Ansteuerung habe ich damals über nen Panel MP277 gemacht, das dann jeweils an den "Explorer" eine HTTP-Adresse geschickt hat, der dann sozusagen den "Befehl" ausführte.


----------



## winnman (14 August 2012)

Die Daten könntest du ev auf einem Monitor / Panel im Bereich der Palette anzeigen lassen so dass die dann auch auf dem Foto sind, damit vermeidest du dass du die Daten an die Kamera schicken musst.


----------



## Lipperlandstern (14 August 2012)

winnman schrieb:


> Die Daten könntest du ev auf einem Monitor / Panel im Bereich der Palette anzeigen lassen so dass die dann auch auf dem Foto sind, damit vermeidest du dass du die Daten an die Kamera schicken musst.

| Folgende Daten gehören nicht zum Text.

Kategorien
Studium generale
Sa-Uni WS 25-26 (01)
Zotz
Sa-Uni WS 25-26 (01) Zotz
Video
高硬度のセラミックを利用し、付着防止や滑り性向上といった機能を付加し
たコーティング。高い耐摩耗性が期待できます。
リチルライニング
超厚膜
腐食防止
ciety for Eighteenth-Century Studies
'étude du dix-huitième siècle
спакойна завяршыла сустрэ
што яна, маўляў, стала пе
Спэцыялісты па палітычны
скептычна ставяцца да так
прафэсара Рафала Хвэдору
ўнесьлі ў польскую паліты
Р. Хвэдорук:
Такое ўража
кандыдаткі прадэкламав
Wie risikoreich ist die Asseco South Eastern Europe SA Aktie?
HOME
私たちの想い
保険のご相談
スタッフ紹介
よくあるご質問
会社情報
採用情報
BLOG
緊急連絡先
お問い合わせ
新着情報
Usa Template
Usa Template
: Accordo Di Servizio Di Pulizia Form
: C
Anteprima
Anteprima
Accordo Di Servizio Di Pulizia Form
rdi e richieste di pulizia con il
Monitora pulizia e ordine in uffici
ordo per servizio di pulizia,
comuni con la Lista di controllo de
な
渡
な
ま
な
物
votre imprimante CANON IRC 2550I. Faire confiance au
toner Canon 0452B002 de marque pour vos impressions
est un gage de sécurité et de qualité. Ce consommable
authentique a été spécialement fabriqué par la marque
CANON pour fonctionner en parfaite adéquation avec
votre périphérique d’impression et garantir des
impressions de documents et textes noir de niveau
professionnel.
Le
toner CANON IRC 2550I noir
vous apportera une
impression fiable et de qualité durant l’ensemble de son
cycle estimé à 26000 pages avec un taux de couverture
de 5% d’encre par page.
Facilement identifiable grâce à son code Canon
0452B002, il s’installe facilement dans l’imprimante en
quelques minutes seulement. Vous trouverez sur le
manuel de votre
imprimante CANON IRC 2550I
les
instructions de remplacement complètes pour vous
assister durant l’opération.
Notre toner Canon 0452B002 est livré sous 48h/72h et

Ich brauch die Bilder später. Wenn sich eine Kunde meines Kunden über die Qualität der Verpackung beschwert soll anhand der Palettennummer das Foto rausgesucht werden.


----------



## Mobi (15 August 2012)

Reicht denn da die Auflösung einer Webcam? Wenn ja ich hab vor kurzem mal ein kleines Tool geschrieben um Bilder, abhängig von einem Befehl einer SPS, zu machen.


----------



## Unimog-HeizeR (16 August 2012)

Hi Axel

Ich habe hier eine Webcam liegen, die hat sogar einen Potentialfreien Kontakt um ein Bild zu machen.
Nur das mit dem Dateinamen wäre dann noch zu lösen 

Gruß
Timo


----------



## Lipperlandstern (16 August 2012)

Unimog-HeizeR schrieb:


> Hi Axel
> 
> Ich habe hier eine Webcam liegen, die hat sogar einen Potentialfreien Kontakt um ein Bild zu machen.
> Nur das mit dem Dateinamen wäre dann noch zu lösen
> ...



dann lös doch mal


----------



## Unimog-HeizeR (16 August 2012)

Bin dabei... 
Melde mich natürlich sofort bei dir, falls ich was gefunden habe.


----------



## AUDSUPERUSER (18 August 2012)

ich hab mal mit visiontools zusammen gearbeitet. das war der wahnsinn, was die mit ihren kammeras gemacht haben.
frag doch da mal an


----------



## dennisbz (26 November 2012)

Sollte die Webcamlösung sich nicht bewähren...
Wie soll denn der Dateinamen aussehen? 
Reicht nicht als Präfix ein (durch die Kamera) definierter Name, bei jedem Trigger zählt's dann eins hoch? 
Man könnte dann Datum/Uhrzeit eines jeden Triggers in nen DB schreiben und bei Bedarf mit dem des Bildes abgleichen.


----------



## Lipperlandstern (26 November 2012)

der Dateiname soll gleich der Palettennummer sein. Diese wiederräum wird von der Palette eingescannt. Dadurch soll ein schnelles Auffinden des Bildes möglich sein.


----------



## seeba (27 November 2012)

Ich habe das mit C#, libnodave und Axis/Mobotix-Kameras schon mal gemacht, nur nicht mit Paletten. 
In der SPS ein Trigger-Bit und die Palettennummer in den Kommunikationsbereich ablegen, der PC liest zyklisch.
Stellt er beim Trigger-Bit eine steigende Flanke fest, so zieht er das aktuelle Bild von der Kamera und speichert es mit der aktuellen Nummer aus der SPS auf ein Netzwerklaufwerk.
Bei Mobotix ging es glaube ich am einfachsten, man kann über den HTTP-Server der Kamera und den Pfad "/record/current.jpg" das aktuelle Bild ziehen und hat gleich ein JPEG.


----------